Bab Tiga Belas

"Nav ... Navy? Sayang?"

Suara itu berulang kali mengusikku. Aku mencoba menggerakan mataku, dan perlahan secercah sinar berebutan menerobos mataku.

Yang pertama kali kulihat saat aku membuka mata adalah wajah khawatir Mama. Desah lega terdengar dari bibirnya melihatku yang kini tersenyum lemah. Tak lama, aku merasakan usapan sayang di puncak kepalaku. Secara naluriah aku memejamkan mata saat tangan Mama begitu intens menyisihkan poni yang menutupi dahiku.

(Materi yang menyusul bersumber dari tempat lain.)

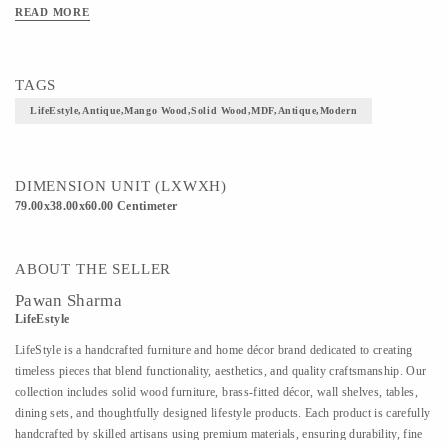
READ MORE
TAGS
LifeEstyle,Antique,Mango Wood,Solid Wood,MDF,Antique,Modern
DIMENSION UNIT (LXWXH)
79.00x38.00x60.00 Centimeter
ABOUT THE SELLER
Pawan Sharma
LifeEstyle
LifeStyle is a handcrafted furniture and home décor brand dedicated to creating
timeless pieces that blend functionality, aesthetics, and quality craftsmanship. Our
collection includes solid wood furniture, brass-fitted décor, wall shelves, tables,
dining sets, and thoughtfully designed lifestyle products. Each product is carefully
handcrafted by skilled artisans using premium materials, ensuring durability, fine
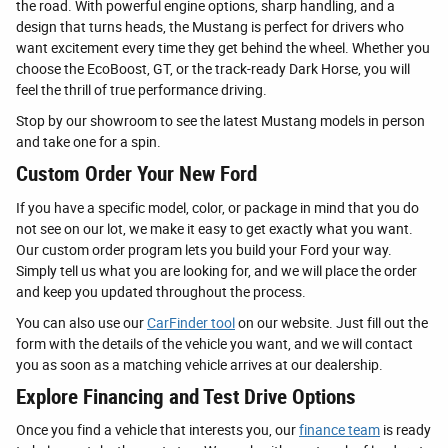
the road. With powerful engine options, sharp handling, and a
design that turns heads, the Mustang is perfect for drivers who
want excitement every time they get behind the wheel. Whether you
choose the EcoBoost, GT, or the track-ready Dark Horse, you will
feel the thrill of true performance driving.
Stop by our showroom to see the latest Mustang models in person
and take one for a spin.
Custom Order Your New Ford
If you have a specific model, color, or package in mind that you do
not see on our lot, we make it easy to get exactly what you want.
Our custom order program lets you build your Ford your way.
Simply tell us what you are looking for, and we will place the order
and keep you updated throughout the process.
You can also use our
CarFinder tool
on our website. Just fill out the
form with the details of the vehicle you want, and we will contact
you as soon as a matching vehicle arrives at our dealership.
Explore Financing and Test Drive Options
Once you find a vehicle that interests you, our
finance team
is ready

"Mama panggil dokter dulu, ya."

Aku mengangguk mengiyakan. Setelahnya, Mama meninggalkanku sendirian di kamar inapku. Aku hendak menutup kembali mataku, namun sebuah dehaman mencegahku melakukannya.

Kutolehkan kepalaku ke asal suara. Tersentak kaget saat lelaki dingin itu berdiri di dekat jendela, menatapku sambil bersedekap. Aku tidak menyangka dia juga berada di sini.

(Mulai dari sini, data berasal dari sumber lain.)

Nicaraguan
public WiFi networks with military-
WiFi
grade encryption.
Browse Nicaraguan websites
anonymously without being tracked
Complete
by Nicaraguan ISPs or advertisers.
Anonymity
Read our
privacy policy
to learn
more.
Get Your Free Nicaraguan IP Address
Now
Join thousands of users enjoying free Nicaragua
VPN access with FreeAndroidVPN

"Saya yang memberitahu keluarga kamu," jelasnya tanpa kuminta. "Saya juga memindahkan kamu ke Bandung, supaya mereka lebih mudah merawat kamu."

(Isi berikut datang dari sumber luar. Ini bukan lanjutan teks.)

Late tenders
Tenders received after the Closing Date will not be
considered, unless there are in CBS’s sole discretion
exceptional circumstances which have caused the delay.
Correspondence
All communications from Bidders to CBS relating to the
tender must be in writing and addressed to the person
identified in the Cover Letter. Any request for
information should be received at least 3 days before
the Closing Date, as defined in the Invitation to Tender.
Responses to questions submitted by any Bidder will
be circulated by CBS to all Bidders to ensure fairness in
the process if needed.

Mataku melebar, kupindai kamar inapku dengan seksama. Benar saja, kamar inapku ini berbeda dari kamar inapku yang sebelumnya.

"Kapan?" tanyaku dengan suara serak. "Kapan gue dipindahkan ke Bandung? Kenapa gue nggak tahu?"

Lelaki itu tersenyum miring. Seolah mengejekku karena melontarkan pertanyaan itu.

"Kamu jelas tidak tahu. Kesadaran kamu hilang setelah si brengsek itu mencoba membunuh kamu."

"Mem—membunuh? Siapa?" aku terbelalak kaget. Membunuh? Yang benar saja.

Lelaki itu mengendikkan bahu, membuatku semakin bertanya-tanya.

"Kenapa ada yang ingin membunuh gue? Emang gue salah apa?"

Tak kuduga, ekspresi lelaki itu kini menggelap. Meski kini matanya tak lagi mengarah padaku, aku sempat melihat kilatan amarah di mata yang berbingkai kacamata itu.

"Untuk melakukan sebuah kejahatan, seseorang nggak selalu membutuhkan motif." Tangannya yang semula terlipat di depan dada, kini tersembunyi di dalam kedua saku celananya.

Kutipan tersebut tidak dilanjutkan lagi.